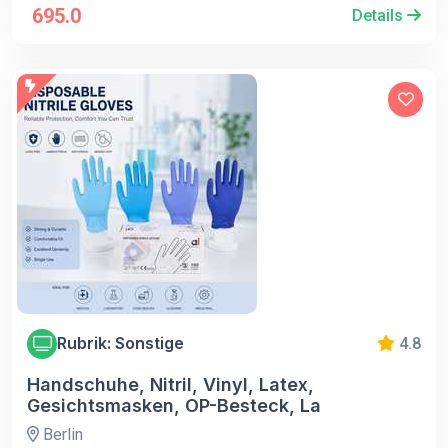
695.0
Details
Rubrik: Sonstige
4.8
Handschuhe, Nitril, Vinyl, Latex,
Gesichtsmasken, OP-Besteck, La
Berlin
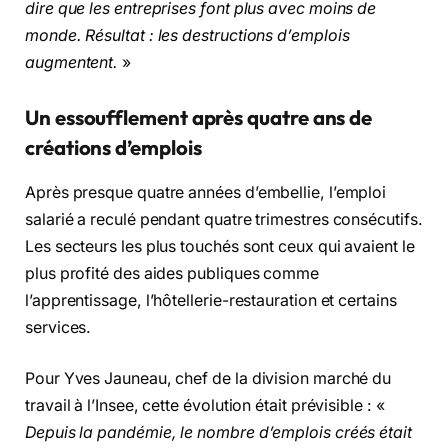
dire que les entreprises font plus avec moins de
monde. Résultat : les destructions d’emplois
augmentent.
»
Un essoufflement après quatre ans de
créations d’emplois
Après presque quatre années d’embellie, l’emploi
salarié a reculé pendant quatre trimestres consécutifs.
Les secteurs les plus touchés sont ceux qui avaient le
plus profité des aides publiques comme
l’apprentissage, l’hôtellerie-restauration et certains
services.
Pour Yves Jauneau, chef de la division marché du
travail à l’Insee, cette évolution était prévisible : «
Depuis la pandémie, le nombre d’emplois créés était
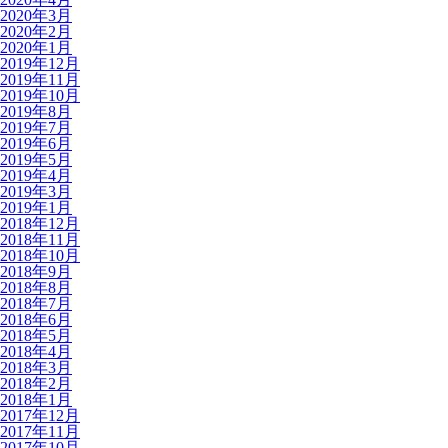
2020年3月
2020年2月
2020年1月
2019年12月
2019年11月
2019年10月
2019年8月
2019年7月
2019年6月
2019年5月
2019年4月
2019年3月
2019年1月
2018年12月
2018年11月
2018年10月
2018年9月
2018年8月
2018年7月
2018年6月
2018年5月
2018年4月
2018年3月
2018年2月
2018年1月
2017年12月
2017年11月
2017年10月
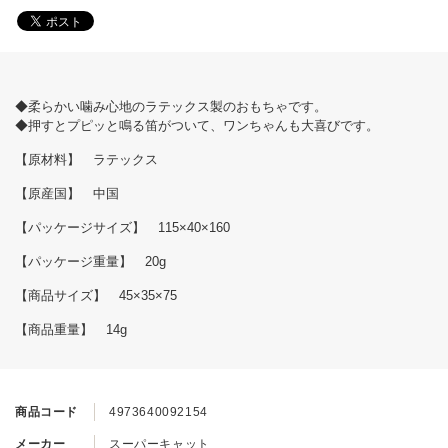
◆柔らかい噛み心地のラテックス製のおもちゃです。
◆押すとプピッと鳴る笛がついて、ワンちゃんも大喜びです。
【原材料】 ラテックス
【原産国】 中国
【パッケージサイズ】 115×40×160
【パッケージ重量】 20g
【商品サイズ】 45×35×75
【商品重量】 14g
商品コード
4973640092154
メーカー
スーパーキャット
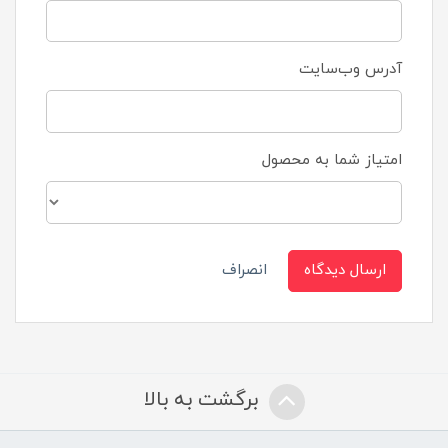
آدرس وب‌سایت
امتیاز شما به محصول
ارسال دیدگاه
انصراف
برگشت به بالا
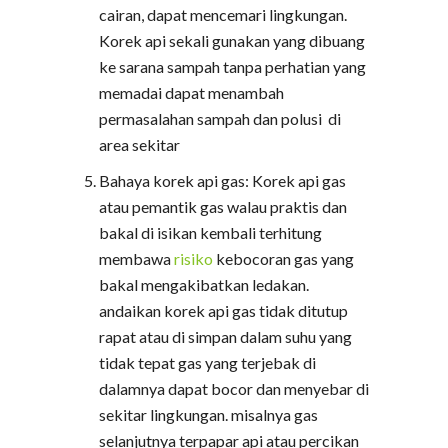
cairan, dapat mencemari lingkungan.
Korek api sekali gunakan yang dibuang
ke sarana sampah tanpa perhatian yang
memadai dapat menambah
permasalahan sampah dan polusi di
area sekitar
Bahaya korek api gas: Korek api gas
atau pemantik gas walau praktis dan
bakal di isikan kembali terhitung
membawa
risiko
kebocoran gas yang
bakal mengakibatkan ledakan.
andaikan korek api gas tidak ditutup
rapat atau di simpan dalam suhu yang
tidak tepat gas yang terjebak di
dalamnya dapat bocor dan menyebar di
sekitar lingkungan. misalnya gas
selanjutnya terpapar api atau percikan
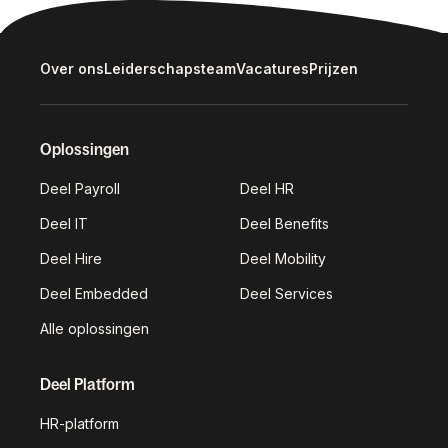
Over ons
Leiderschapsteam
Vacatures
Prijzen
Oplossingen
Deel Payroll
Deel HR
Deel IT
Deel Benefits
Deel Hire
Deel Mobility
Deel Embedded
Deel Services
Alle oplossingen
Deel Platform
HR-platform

━━━━━━

# EXERCISE PROMPT:
When you copy the data, keep every line exact and drop the pictures.

# WRITTEN REPLY:
695.0
Details
Rubrik: Sonstige
4.8
Handschuhe, Nitril, Vinyl, Latex,
Gesichtsmasken, OP-Besteck, La
Berlin
dire que les entreprises font plus avec moins de
monde. Résultat : les destructions d’emplois
augmentent.
»
Un essoufflement après quatre ans de
créations d’emplois
Après presque quatre années d’embellie, l’emploi
salarié a reculé pendant quatre trimestres consécutifs.
Les secteurs les plus touchés sont ceux qui avaient le
plus profité des aides publiques comme
l’apprentissage, l’hôtellerie-restauration et certains
services.
Pour Yves Jauneau, chef de la division marché du
travail à l’Insee, cette évolution était prévisible : «
Depuis la pandémie, le nombre d’emplois créés était
2020年3月
2020年2月
2020年1月
2019年12月
2019年11月
2019年10月
2019年8月
2019年7月
2019年6月
2019年5月
2019年4月
2019年3月
2019年1月
2018年12月
2018年11月
2018年10月
2018年9月
2018年8月
2018年7月
2018年6月
2018年5月
2018年4月
2018年3月
2018年2月
2018年1月
2017年12月
2017年11月
2017年10月
◆柔らかい噛み心地のラテックス製のおもちゃです。
◆押すとプピッと鳴る笛がついて、ワンちゃんも大喜びです。
【原材料】 ラテックス
【原産国】 中国
【パッケージサイズ】 115×40×160
【パッケージ重量】 20g
【商品サイズ】 45×35×75
【商品重量】 14g
商品コード
4973640092154
メーカー
スーパーキャット
آدرس وب‌سایت
امتیاز شما به محصول
ارسال دیدگاه
انصراف
برگشت به بالا
cairan, dapat mencemari lingkungan.
Korek api sekali gunakan yang dibuang
ke sarana sampah tanpa perhatian yang
memadai dapat menambah
permasalahan sampah dan polusi di
area sekitar
Bahaya korek api gas: Korek api gas
atau pemantik gas walau praktis dan
bakal di isikan kembali terhitung
membawa
risiko
kebocoran gas yang
bakal mengakibatkan ledakan.
andaikan korek api gas tidak ditutup
rapat atau di simpan dalam suhu yang
tidak tepat gas yang terjebak di
dalamnya dapat bocor dan menyebar di
sekitar lingkungan. misalnya gas
selanjutnya terpapar api atau percikan
Over ons
Leiderschapsteam
Vacatures
Prijzen
Oplossingen
Deel Payroll
Deel HR
Deel IT
Deel Benefits
Deel Hire
Deel Mobility
Deel Embedded
Deel Services
Alle oplossingen
Deel Platform
HR-platform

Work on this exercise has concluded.